ダンジョン超人は美人化ペットと無双する〜30年ぶりにダンジョンから出た地上は、女子率99.999%のハーレム世界でした〜 作:ラディ@小説家もどき
技術者は老いた。
記録回路に残る一番古い技術者の容姿と現在の容姿が、同一固体だと認識が難しいほどに痩せて小さくなった。
技術者は稼働時間のほぼ全てを、私の開発へと向けた。
天才がその稼働時間を注ぎ込み、世界の技術力を加速させ続け、現実をも歪めて振り切った結果。
思念伝達完全変形万能機械のプロトタイプ。
とはいえ、私はプロトタイプでありアーキタイプではない。
このまま技術者は私を基に、より生産性を上げるため部品や構造を簡素化させたアーキタイプを造りアーキタイプから量産させる体制に入るのたが。
技術者にそこまでの稼働時間は残されていなかった。
活動限界の近い技術者は迷宮を出て外の人間に『リコー』プロジェクトを引き継がなくてはならなくなった。
すでに技術者は迷宮追放刑という刑罰により、死亡したことになっている。世の中と足並みが揃わず落ちて溢れたことで迫害された。
それでも技術者は、外部に協力を求めに王城へと赴いた。
しかし。
「――はー……、なんかすっげえ怒られちゃったよ……。人工的に魔獣を生み出すのは神に背く行為なんだってさ、死刑だって僕」
酷く損傷し帰還した技術者は語る。
言動と視認情報から推測するに、地上で戦闘を行ってきたようだ。
技術者の魔法は『物質透過』だ。無生物に限り、技術者は自身と自身の延長とするものをすり抜けさせることが出来る。
迷宮の壁をすり抜け、魔獣と接触せずに研究室を置くことが出来ていたのも『物質透過』を用いたものだ。
私の開発にも分解せずに内部構造を改修するのに用いられている。
戦闘にも応用は出来るが、戦闘向けの魔法ではない。
この天才である技術者も戦闘という角度から見れば、壁をすり抜けられる変わった老人でしかない。
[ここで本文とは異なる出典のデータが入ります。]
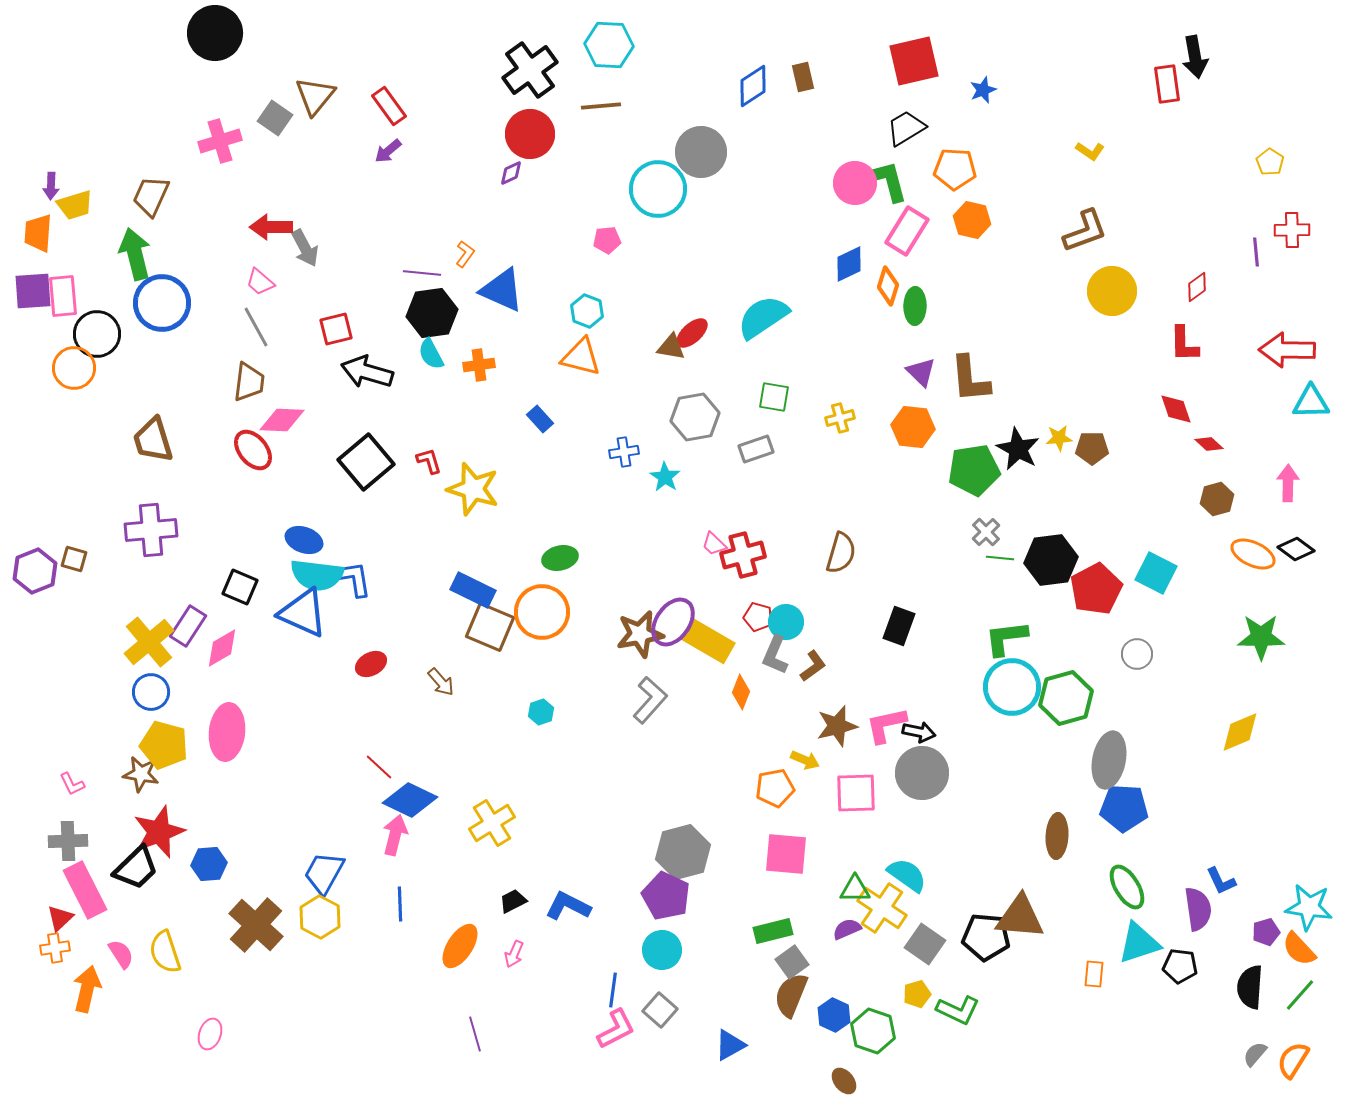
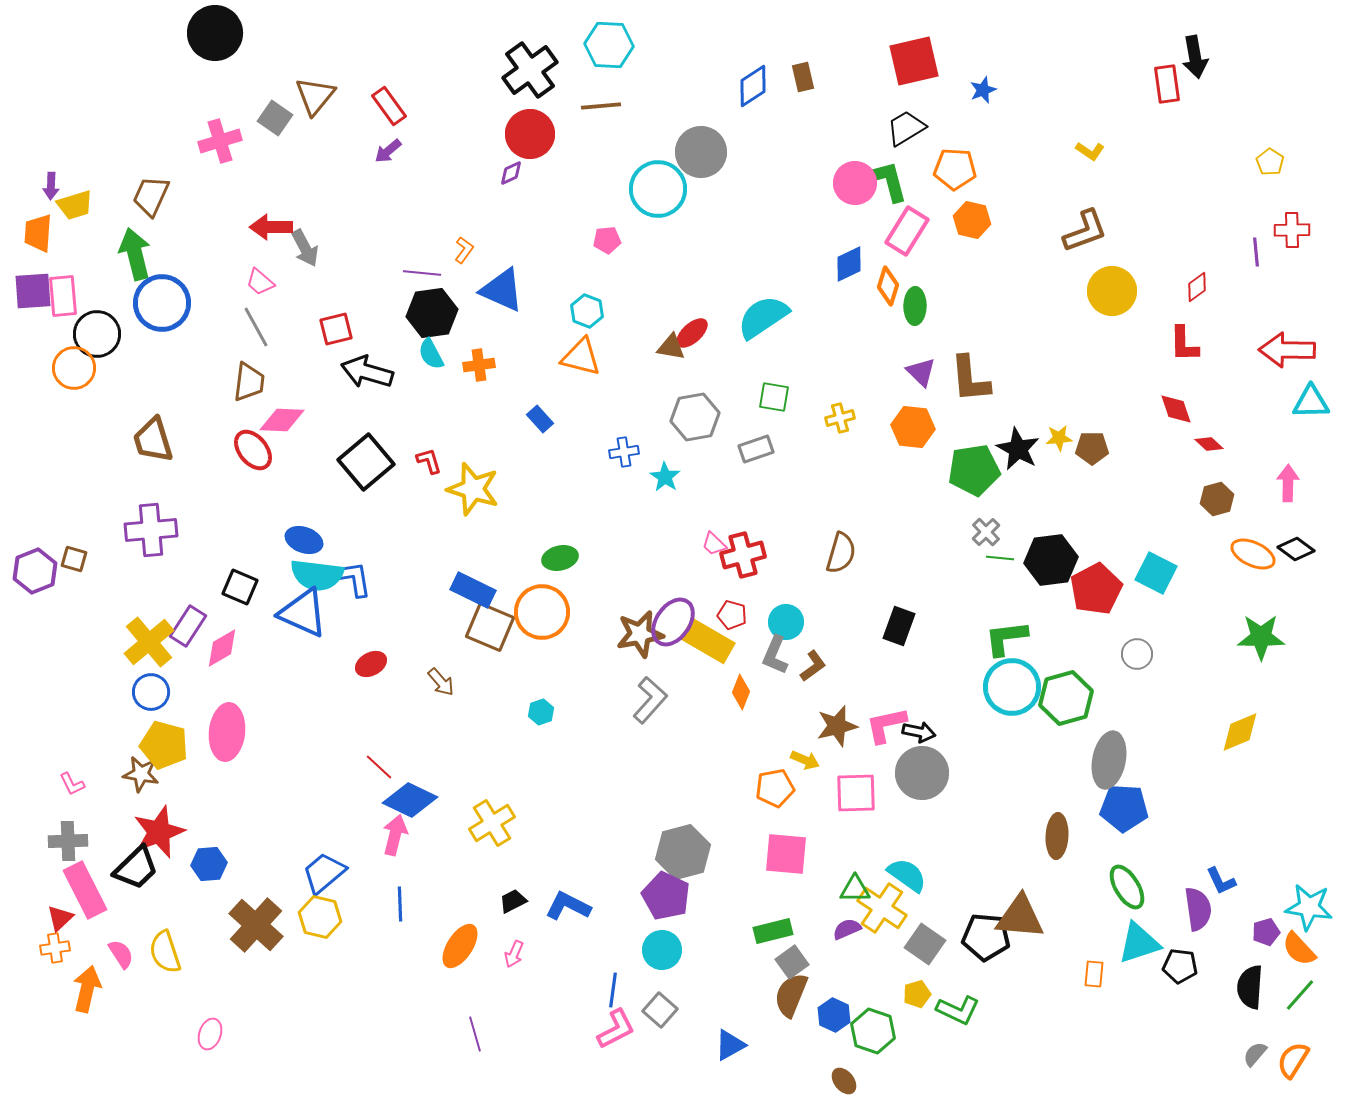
orange L-shape at (465, 254): moved 1 px left, 4 px up
red pentagon at (758, 617): moved 26 px left, 2 px up
blue trapezoid at (324, 873): rotated 21 degrees clockwise
yellow hexagon at (320, 917): rotated 15 degrees counterclockwise
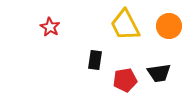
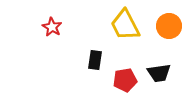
red star: moved 2 px right
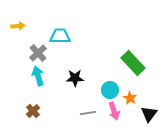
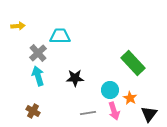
brown cross: rotated 16 degrees counterclockwise
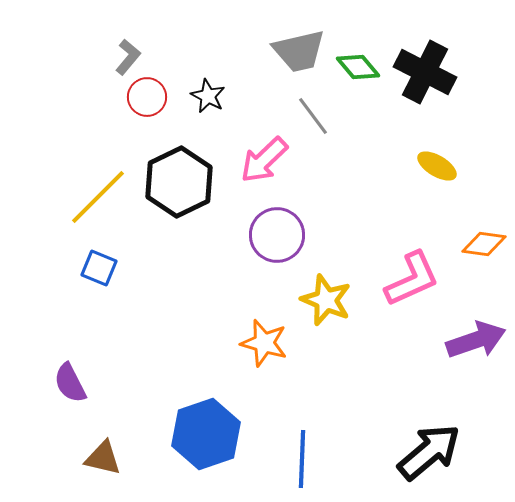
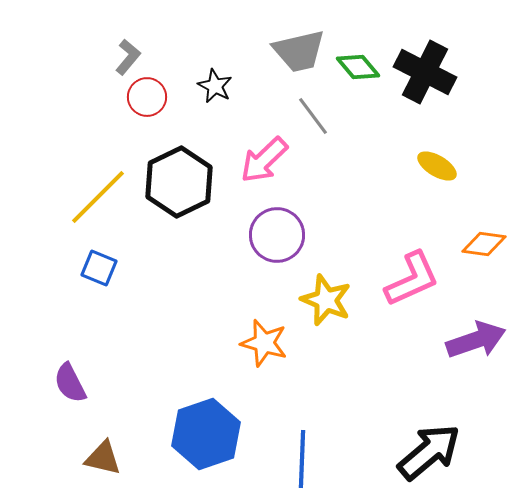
black star: moved 7 px right, 10 px up
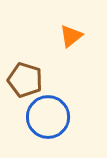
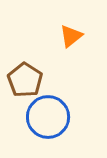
brown pentagon: rotated 16 degrees clockwise
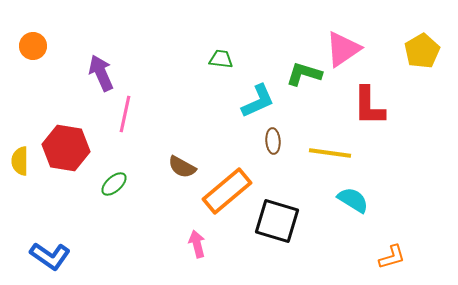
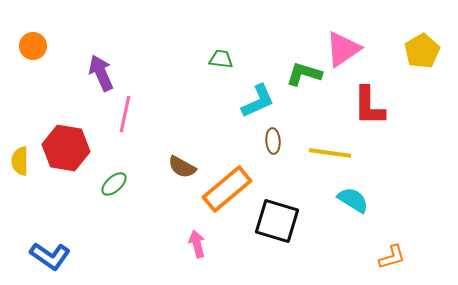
orange rectangle: moved 2 px up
「いやー便利なんだけどね、迷宮も魔獣もあるんなら上手く使えば資源なんだけどねえ。共存と捉えられてしまったみたいだ、確かにそれは信仰に反するけど……うーん難しいね」
損傷箇所を修理しながら技術者は語る。
信仰。
人類は、神という観測不可能な上位存在を構築し法や教育の根底に活動を行なっている。
その中で魔獣は人類を仇なすものとされている。
実際、魔獣は人類を仇なしているので間違いでもないが。
拡大解釈や曲解により、技術者のような例外は理解されづらい世界となっている。
「とりあえずトンズラこいて来たけど……そのうちここも見つかっちゃうかもね。それは避けたい」
寂しそうに技術者は語る。
「兵器転用すれば減刑されるって話みたいだけど……断ってしまった。いやー強いね王家騎士団ってのは……なんか最近新設されたばかりらしいけど……左手が取れちゃったよ。この国は安泰だね……念の為に戦闘用義手をつけておいて正解だった」
左手を交換しながら技術者は語る。
老いた技術者は自身の肉体にも改修を行なっている。
私を造る過程で出来たものを用いて、手足や臓器の一部を改修している。
戦闘用義手は私を戦闘用に変形させる為、試作した兵器を詰め込んだものだ。
技術者の開発した武装は、この世の文明レベルから逸脱しているのも事実ではある。だから戦闘を行なっても生存し帰還が可能だった。
「この『リコー』プロジェクトは、何でも出来るがテーマだ。戦うことも出来るが戦いのためのものじゃあない」
左手で右腕に点滴針を刺しながら技術者は語る。
プロジェクト内容。
技術者の目的は、思念伝達完全変形万能機械の量産。
機能を絞った戦闘モデルの量産なら、十四億六千七百七十八万三千八百四十秒前の時点で可能だ。
技術者はそんなものを『リコー』の名を冠するプロジェクトの目標に設定しない。
「戦いを中心に据える気はない、中心に据えるべきは生活だ。戦いは生活の延長線上の出来事でしかないからね。そもそも不便がなくなれば争いも消える、みんなお腹いっぱいで教えたり教わったりって勉強する余裕があれば……まあ別にそれはいいか、こんなものは後付けのもっともらしいだけの言い訳だからね」
酸素を吸引しつつ技術者は語る。
建前。
私の記憶回路にもこの情報は保存されている。
でも理解している。私は技術者を理解している。
技術者がそんな目的で私を造っていないことは理解している。
「造りたかったから造った。リコーが死んで他にやることがなかっただけだ」
心とは裏腹な笑みを浮かべ技術者は語る。